Options to run a model that uses too much memory for the GPU?

hughperkins · December 11, 2018, 9:58pm

I have a model that will use more memory than is available on the GPU

one option could be to train it on the CPU, but that sounds slow, though not impossible
one option could be to split the model across multiple GPUs, but I’d rather avoid that, for various reasons
an option that occurs to me is something like:
- run part of the forward pass on one gpu
- somehow move the intermediate results of that into main memory, clean them out of gpu memory (except the outputs themselves)
- rinse and repeat
- in the backward pass, calculate the gradients flowing back to these outputs
- move each of the sets of intermediate results onto the gpu, and pass the relevant gradients through them
- doable?
- faster than just running everything on cpu??? (not faster in dev time I imagine…)

Thoughts?

vmirly1 · December 12, 2018, 2:41am

How about using the DataParallel?

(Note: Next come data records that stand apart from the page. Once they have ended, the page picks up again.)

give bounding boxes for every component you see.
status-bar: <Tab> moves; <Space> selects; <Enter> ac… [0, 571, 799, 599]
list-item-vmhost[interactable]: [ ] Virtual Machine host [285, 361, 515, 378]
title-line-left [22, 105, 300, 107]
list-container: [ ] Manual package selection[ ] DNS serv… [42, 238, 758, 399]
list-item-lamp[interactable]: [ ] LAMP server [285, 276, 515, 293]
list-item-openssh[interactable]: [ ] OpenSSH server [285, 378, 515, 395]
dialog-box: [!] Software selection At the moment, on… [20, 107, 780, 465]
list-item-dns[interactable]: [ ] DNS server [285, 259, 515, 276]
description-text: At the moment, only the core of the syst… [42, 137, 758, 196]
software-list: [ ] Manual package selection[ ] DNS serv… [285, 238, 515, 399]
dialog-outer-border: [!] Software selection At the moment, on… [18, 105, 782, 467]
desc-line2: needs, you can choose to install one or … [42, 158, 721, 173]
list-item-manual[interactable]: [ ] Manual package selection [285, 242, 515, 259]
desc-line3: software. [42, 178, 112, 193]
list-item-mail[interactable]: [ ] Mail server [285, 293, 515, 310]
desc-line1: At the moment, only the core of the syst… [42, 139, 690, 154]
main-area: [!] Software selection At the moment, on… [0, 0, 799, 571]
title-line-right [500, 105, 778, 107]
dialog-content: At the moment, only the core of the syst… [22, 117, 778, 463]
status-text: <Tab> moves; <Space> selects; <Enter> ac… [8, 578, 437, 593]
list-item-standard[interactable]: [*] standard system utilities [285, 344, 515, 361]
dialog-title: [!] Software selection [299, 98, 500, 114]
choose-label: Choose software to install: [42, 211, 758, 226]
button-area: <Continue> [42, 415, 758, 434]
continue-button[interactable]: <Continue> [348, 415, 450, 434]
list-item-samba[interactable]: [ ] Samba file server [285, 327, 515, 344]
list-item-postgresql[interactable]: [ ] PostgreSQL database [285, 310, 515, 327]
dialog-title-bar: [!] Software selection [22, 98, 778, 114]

You can split the training batches across multiple GPUs.

I would recommend first finding the smallest batch size that you can use with only 1GPU. For example, if the smallest batch you can run on a single GPU is N=8, then utilizing 4 GPUs allows you to increase the batch size N=32.

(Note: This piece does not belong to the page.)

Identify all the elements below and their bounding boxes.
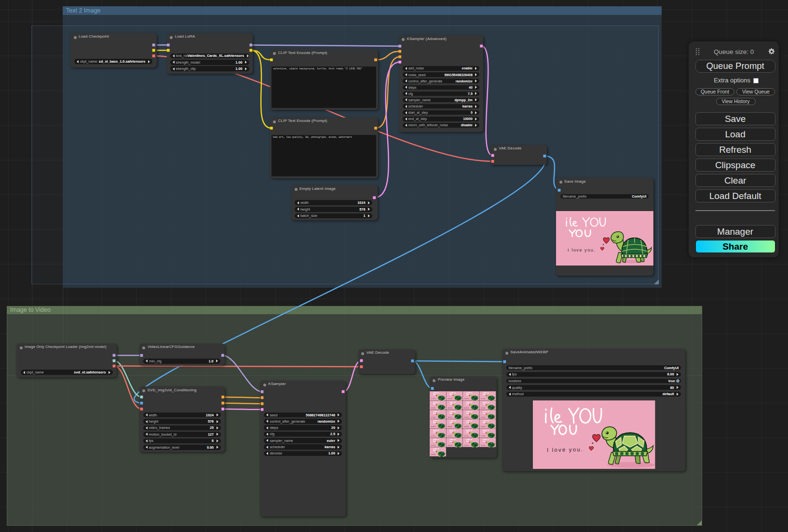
svg-text:I love you.: I love you.	[547, 446, 584, 452]
svg-text:I love you.: I love you.	[568, 247, 596, 252]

hughperkins · December 12, 2018, 2:53am

Ok. How to use data parallel to split training across a single gpu?

vmirly1 · December 12, 2018, 2:56am

No there is no point of doing that if you only have 1 GPU. In one of your options you were tlaking about multiple GPUs, so I assumed you have access to multiple GPUs.

albanD · December 12, 2018, 10:38am

Have you tried torch.utils.checkpoint? That will trade off a bit of speed for memory

hughperkins · December 12, 2018, 11:02am

Thanks! Will take a look